Seven of the 22 Teacher of the Year honorees are California State University, Northridge alumni — Marcella Deboer ’97 (English) M.A. ’00 (English) , Tracy Johnson Elchyshyn ’91 (Liberal Studies), Patricia Kalma ’05 (Teaching Credential), Isela Jacome ’00 (Teaching Credential), Diana Rivera ’03 (Teaching Credential), Amber Willis ’02 (Teaching Credential) and Brenda Young ’02 (Teaching Credential).

“It shows that our long-term commitment to excellence is paying off,” said Michael Spagna, dean of the Michael D. Eisner College of Education. “We’re trying to produce the most effective teachers we can who will stay in the community, and that’s exactly what we’re doing.

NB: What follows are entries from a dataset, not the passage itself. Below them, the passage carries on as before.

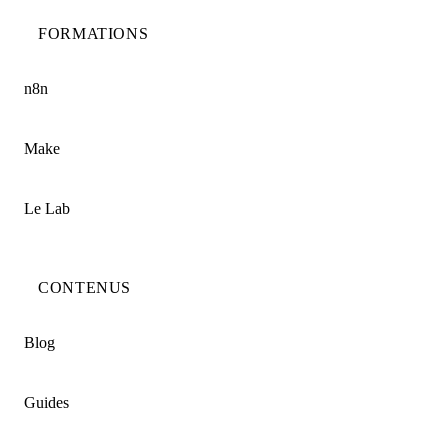
FORMATIONS
n8n
Make
Le Lab
CONTENUS
Blog
Guides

“We’re very excited about this,” he added. “Anything that can bring cultural appreciation to teachers, we’re all about, because they have the most noble profession and don’t always get the kind of pats on the back they need.”

The honored teachers were genuinely touched by the accolade.

“At first I was shocked. It’s great to be recognized because I know that teachers don’t get a whole lot of recognition in the classroom,” said Willis, a science teacher at Downtown Magnets High School who has been teaching for 15 years.

Deboer, an English teacher at Cesar Chavez Learning Academies who has been teaching for 17 years, said, “This is confirmation that I’m doing a good job on what I worked so hard for.”

Many of the teachers credited CSUN for giving them a boost and setting the stage for their future success in education.

“The special education program at CSUN is very exceptional, very fantastic,” Rivera said. “I had great professors — especially for behavior and classroom management, and working with kids with autism and literacy. It gave me a really good basis for what I do in class [today].”

For Rivera, teaching was a second career. She was a lawyer who worked for Disney, but decided to shift gears and specifically looked to CSUN’s special education program to lift her to the next part of her professional life. Today, Rivera is a transitional kindergarten to third-grade teacher at Granada Elementary Community Charter School, and she has been teaching 13 years.

Young, an English teacher at John R. Wooden High School who has been teaching 15 years, also switched careers. She worked in public relations prior to teaching.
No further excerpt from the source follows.